Si moltiplicano gli accordi commerciali

Il moltiplicarsi di accordi commerciali regionali e bilaterali formali, volti a ridurre le barriere al commercio internazionale, sta attenuando l’impatto dei recenti dazi statunitensi, che sono passati da una tariffa media ponderata di circa il 2% nel 2024 al 15,4% a metà novembre 2025. Tra gennaio 2017 e maggio 2025, il numero di accordi commerciali regionali è aumentato del 30%, con un incremento di cinque volte rispetto al 2000. Gli accordi commerciali bilaterali crescono a un ritmo annuo superiore di tre punti percentuali rispetto al periodo pre-2000, attestandosi al 7% annuo. In tale scenario le imprese globali – si legge nel report – oggi devono districarsi in un numero di accordi commerciali cinque volte superiore rispetto al 2000.

Le sfide per le imprese

Ma ciascun accordo comporta specifiche sfide di interpretazione e attuazione, dovute a differenze di traduzione, a requisiti divergenti in materia di sicurezza, standard tecnici ed etichettatura per le esportazioni, nonché a regimi distinti di risoluzione delle controversie e di enforcement. Una sfida per le imprese che devono anche adattarsi ai cambiamenti nei corridoi commerciali, che l’integrazione regionale del commercio contribuirà ad accelerare. Il Comprehensive and Progressive Agreement for Trans-Pacific Partnership (Cptpp), ad esempio, rappresenta oggi 15.800 miliardi di dollari di PIL, pari al 14,4% del totale globale, e un numero crescente di Paesi, tra cui la Cina, ha presentato domanda di adesione al blocco.

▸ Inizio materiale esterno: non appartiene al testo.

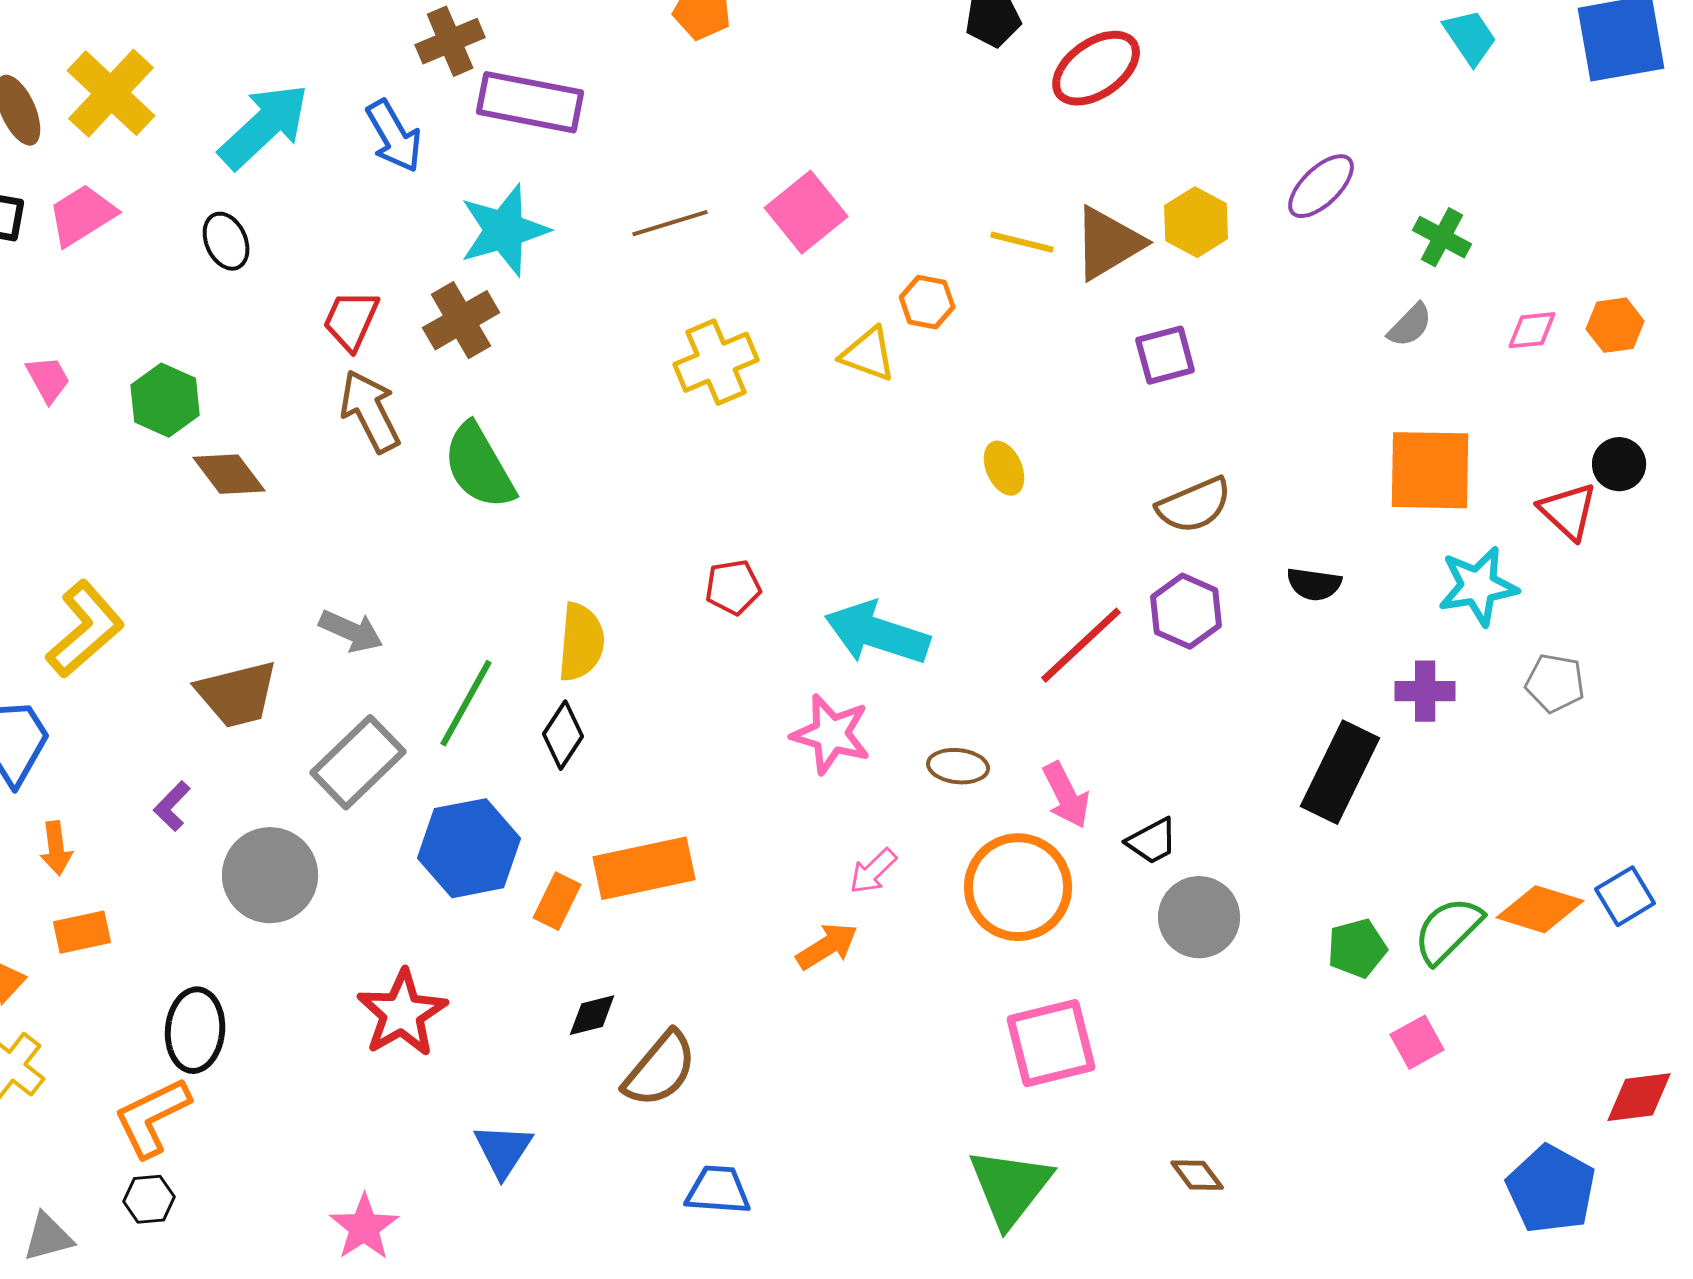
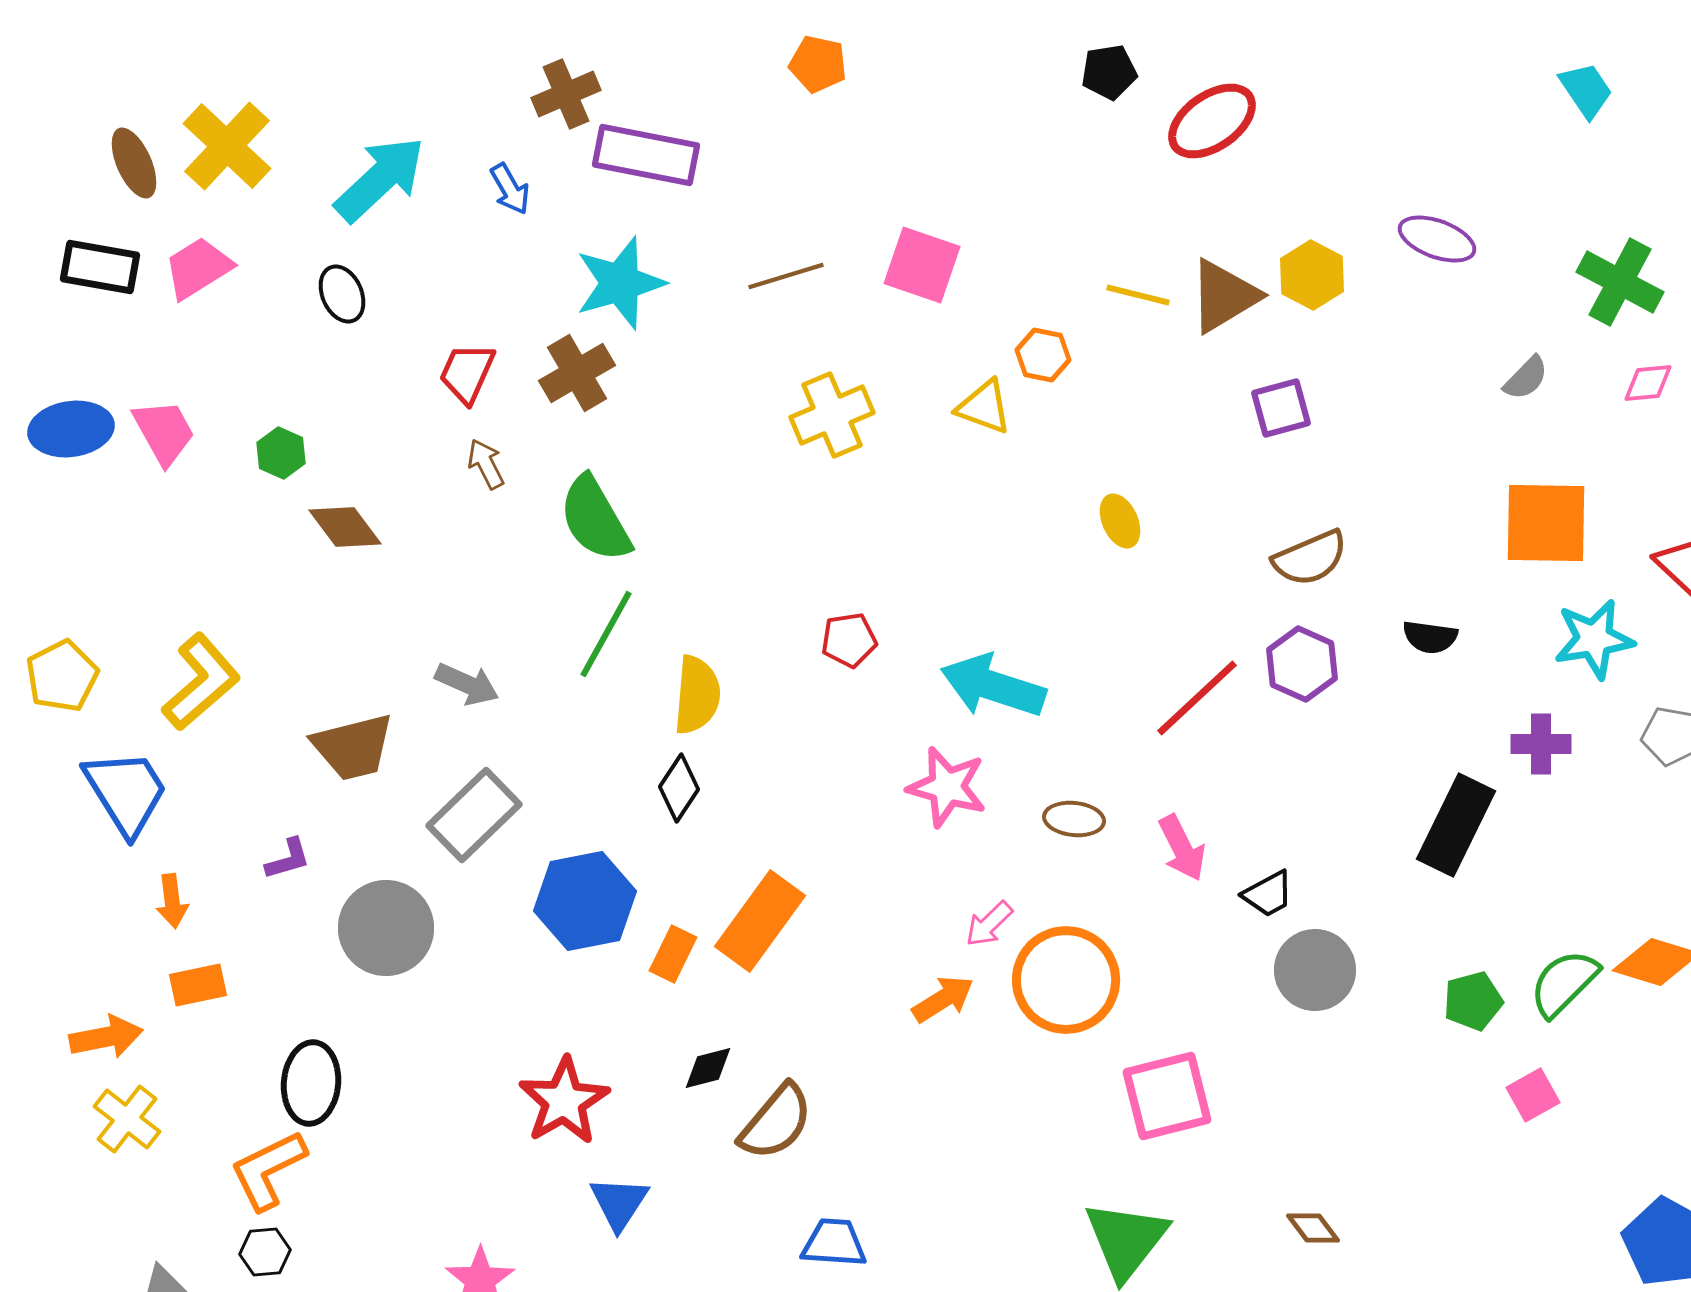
blue arrow: (394, 136) -> (510, 189), size x0.7
purple ellipse: (1321, 186) -> (1437, 239), turned 64
pink square: (806, 212) -> (922, 265), turned -32
green cross: (1442, 237) -> (1620, 282), moved, size x1.5
pink trapezoid: (48, 379) -> (164, 432), size x1.4
green hexagon: (165, 400) -> (281, 453), size x0.7
brown arrow: (370, 411) -> (486, 464), size x0.6
green line: (466, 703) -> (606, 634), moved
purple L-shape: (172, 806) -> (288, 859), turned -150
orange rectangle: (644, 868) -> (760, 921), turned -42
orange circle: (1018, 887) -> (1066, 980), moved
red star: (402, 1013) -> (564, 1101), moved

L’impatto degli accordi commerciali settoriali

Se il Cptpp è stato il primo grande accordo a introdurre regole sui flussi transfrontalieri di dati e sul commercio digitale, il Digital Economy Partnership Agreement – siglato da Cile, Nuova Zelanda e Singapore – ha, invece, stabilito regole comuni e quadri di cooperazione per le imprese di servizi in ambiti come intelligenza artificiale, gestione dei dati e fatturazione elettronica. Sul fronte dell’energia, gli accordi commerciali mirano a bilanciare sicurezza degli approvvigionamenti e sostenibilità. L’accordo tra Stati Uniti e Giappone sui minerali critici, firmato nel 2023, rafforza l’accesso alle materie prime necessarie per le batterie, mentre l’intesa tra India e Brasile punta a espandere la cooperazione su energie rinnovabili e tecnologie pulite, con un obiettivo di scambi bilaterali pari a 20 miliardi di dollari in cinque anni. Questi accordi riflettono una più ampia tendenza verso una maggiore cooperazione transpacifica e Sud-Sud. Gli accordi nel settore finanziario si concentrano sempre più sull’armonizzazione normativa transfrontaliera, a supporto dell’agilità operativa e dell’espansione globale. L’Accordo sul commercio digitale tra Unione europea e Singapore semplifica i processi di licensing per le fintech, riduce le barriere alla condivisione dei dati tra giurisdizioni e definisce standard comuni per i servizi finanziari digitali.

Gli standard sul lavoro

Tra il 2010 e il 2020, circa la metà degli accordi commerciali firmati includeva clausole sul lavoro, rispetto al 22% degli anni Duemila. L’Accordo Stati Uniti-Messico-Canada (Usmca) ha introdotto gli impegni in materia di lavoro più stringenti mai previsti in un accordo commerciale. L’accordo in discussione tra Unione europea e Mercosur, invece, impegna i Paesi membri a rispettare gli standard dell’Organizzazione Internazionale del Lavoro (Oil) e richiede agli importatori dell’Ue di conformarsi al Regolamento Ue sul lavoro forzato e alla Direttiva sulla due diligence in materia di sostenibilità delle imprese.

Le opportunità offerte dai nuovi accordi commerciali

Per cogliere le opportunità offerte dai nuovi accordi commerciali le imprese – conclude il report – devono ripensare le catene di fornitura e i modelli operativi, individuando potenziali nuovi mercati; esplorando operazioni di M&A e joint venture; valutando le capacità di compliance rispetto alle nuove regole su digitale, dati e mobilità dei talenti.